Where does the word "TERMÉKEK" show up in the records? Copy every line that holds it.
Segment Open
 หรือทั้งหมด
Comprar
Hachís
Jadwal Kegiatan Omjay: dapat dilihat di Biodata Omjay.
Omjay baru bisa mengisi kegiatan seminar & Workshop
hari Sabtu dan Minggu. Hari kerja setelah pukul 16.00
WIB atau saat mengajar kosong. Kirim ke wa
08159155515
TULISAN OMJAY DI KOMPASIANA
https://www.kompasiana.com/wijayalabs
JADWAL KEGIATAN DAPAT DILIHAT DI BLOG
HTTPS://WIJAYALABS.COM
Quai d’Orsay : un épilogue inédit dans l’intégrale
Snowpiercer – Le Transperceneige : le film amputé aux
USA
Segment Closed
Segment Open
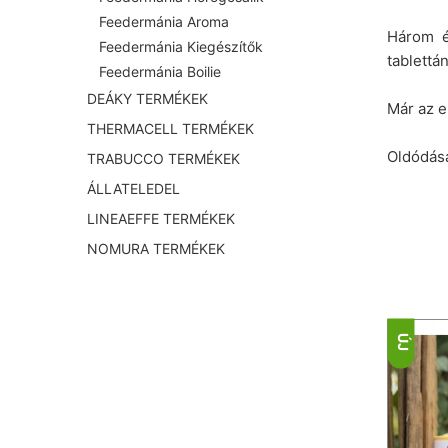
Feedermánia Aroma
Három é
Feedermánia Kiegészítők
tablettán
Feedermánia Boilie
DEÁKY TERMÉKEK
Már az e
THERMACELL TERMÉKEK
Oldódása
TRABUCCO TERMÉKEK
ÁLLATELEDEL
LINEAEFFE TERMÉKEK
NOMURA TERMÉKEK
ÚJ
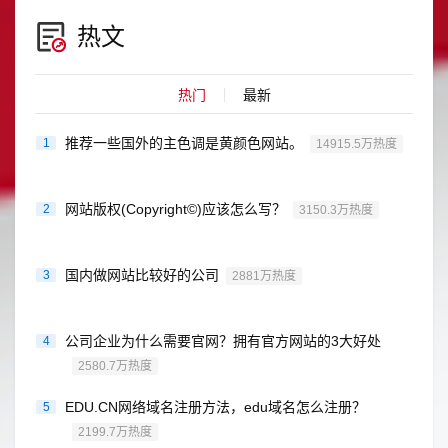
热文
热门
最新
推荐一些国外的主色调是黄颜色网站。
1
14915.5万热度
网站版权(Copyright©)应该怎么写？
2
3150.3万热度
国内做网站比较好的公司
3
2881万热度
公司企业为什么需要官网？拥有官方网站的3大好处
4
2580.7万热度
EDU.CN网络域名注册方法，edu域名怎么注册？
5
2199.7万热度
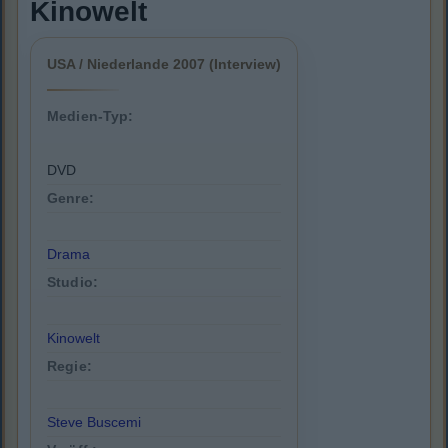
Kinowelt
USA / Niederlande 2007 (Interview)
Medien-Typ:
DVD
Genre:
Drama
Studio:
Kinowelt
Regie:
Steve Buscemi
Segment Closed
Segment Open
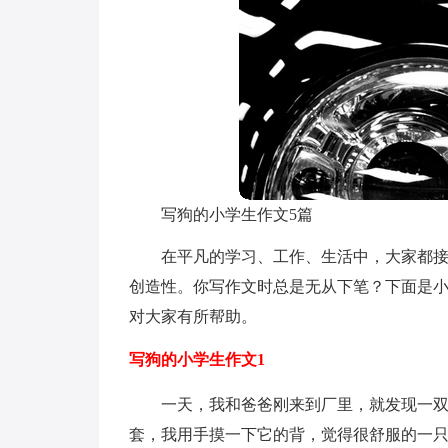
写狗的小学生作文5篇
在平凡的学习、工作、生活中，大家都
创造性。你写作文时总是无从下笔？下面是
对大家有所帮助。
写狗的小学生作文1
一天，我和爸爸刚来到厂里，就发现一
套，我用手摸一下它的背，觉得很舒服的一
Segment Closed
__Your solution__:
DEÁKY TERMÉKEK
THERMACELL TERMÉKEK
TRABUCCO TERMÉKEK
LINEAEFFE TERMÉKEK
NOMURA TERMÉKEK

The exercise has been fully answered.